I didn't really like think that much of it until I was In Boston, and my mom, who, like I said, looks Asian and looks, she looks very mixed, she does not look white. And we were driving, and my mom parallel parks into a parking stall. And this man, who's this white man, probably drove, was driving like a BMW, like that sort of guy, pulls up next to us and starts yelling at her about how she took her parking stall and how she was rude and like, he pretty much like cussed her out for taking her parking stall.

And my mom was like, sorry, I can move, I didn't realize that you were trying to go.

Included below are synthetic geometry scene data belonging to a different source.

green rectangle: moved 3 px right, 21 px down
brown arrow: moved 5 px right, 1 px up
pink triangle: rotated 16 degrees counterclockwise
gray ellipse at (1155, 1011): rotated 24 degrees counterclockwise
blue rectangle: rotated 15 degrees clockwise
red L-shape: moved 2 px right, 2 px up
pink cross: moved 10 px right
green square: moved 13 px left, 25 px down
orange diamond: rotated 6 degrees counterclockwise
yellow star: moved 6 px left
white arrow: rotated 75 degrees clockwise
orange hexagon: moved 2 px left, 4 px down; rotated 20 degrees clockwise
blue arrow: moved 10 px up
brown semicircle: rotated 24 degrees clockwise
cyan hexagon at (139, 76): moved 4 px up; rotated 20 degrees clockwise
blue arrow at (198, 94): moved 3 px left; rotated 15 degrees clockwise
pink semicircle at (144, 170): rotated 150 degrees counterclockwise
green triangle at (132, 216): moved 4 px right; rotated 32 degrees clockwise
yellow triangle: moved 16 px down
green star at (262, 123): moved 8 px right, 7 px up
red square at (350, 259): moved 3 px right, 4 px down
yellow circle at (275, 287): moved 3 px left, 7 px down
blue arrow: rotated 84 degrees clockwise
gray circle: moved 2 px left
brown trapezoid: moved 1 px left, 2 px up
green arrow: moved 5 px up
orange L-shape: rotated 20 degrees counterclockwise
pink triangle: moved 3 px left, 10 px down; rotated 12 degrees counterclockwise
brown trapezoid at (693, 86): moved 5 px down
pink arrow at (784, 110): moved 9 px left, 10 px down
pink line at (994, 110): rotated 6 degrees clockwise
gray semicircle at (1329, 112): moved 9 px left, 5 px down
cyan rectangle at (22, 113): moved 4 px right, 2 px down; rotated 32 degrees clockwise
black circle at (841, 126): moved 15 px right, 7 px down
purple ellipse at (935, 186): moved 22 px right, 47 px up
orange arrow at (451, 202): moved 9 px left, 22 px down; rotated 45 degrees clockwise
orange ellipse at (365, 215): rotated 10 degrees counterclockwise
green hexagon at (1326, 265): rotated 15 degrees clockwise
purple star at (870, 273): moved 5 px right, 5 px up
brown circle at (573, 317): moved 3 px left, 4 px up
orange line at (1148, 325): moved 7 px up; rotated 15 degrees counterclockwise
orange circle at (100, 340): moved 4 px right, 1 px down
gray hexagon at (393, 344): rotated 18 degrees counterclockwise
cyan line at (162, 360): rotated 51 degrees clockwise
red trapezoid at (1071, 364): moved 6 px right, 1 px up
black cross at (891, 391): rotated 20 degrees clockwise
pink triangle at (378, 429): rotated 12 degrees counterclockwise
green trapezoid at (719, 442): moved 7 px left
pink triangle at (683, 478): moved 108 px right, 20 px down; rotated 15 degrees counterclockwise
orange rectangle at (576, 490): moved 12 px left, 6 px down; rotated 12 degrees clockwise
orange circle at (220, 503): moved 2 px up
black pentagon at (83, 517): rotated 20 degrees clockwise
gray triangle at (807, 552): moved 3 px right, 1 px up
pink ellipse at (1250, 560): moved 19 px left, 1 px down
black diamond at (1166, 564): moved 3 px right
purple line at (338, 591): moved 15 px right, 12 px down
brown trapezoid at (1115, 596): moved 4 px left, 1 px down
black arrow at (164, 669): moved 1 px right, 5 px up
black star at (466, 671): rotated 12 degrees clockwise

And so we left and I just thought of it as like, oh that's just how people are when it comes to driving and then afterwards she was like but if we were with your dad who - my dad's like a white man from the South Virginia - my mom was like he probably wouldn't have acted that way towards us and it made me ...that was probably one of the experiences that I was like, oh, like race is a big deal.

Because growing up, it was very ignorant of me but I was like, oh Black and white, sort of, that was the way that I was raised and so with the whole Black Lives Matter Movement, I was like, oh this doesn't really, not like it doesn't apply to me, but I had never really seen Asian hate crimes so that's why, like, when that happened to us on the street in Boston, my immediate reaction was like, not to go to race.

Mia Lettau

Mia Lettau is a junior studying Applied and Computational Math and Statistics at the University of Notre Dame. Lettau grew up in Hawaii and now lives in Boston. On campus, she is involved with managing the baseball team and Hawaii Club.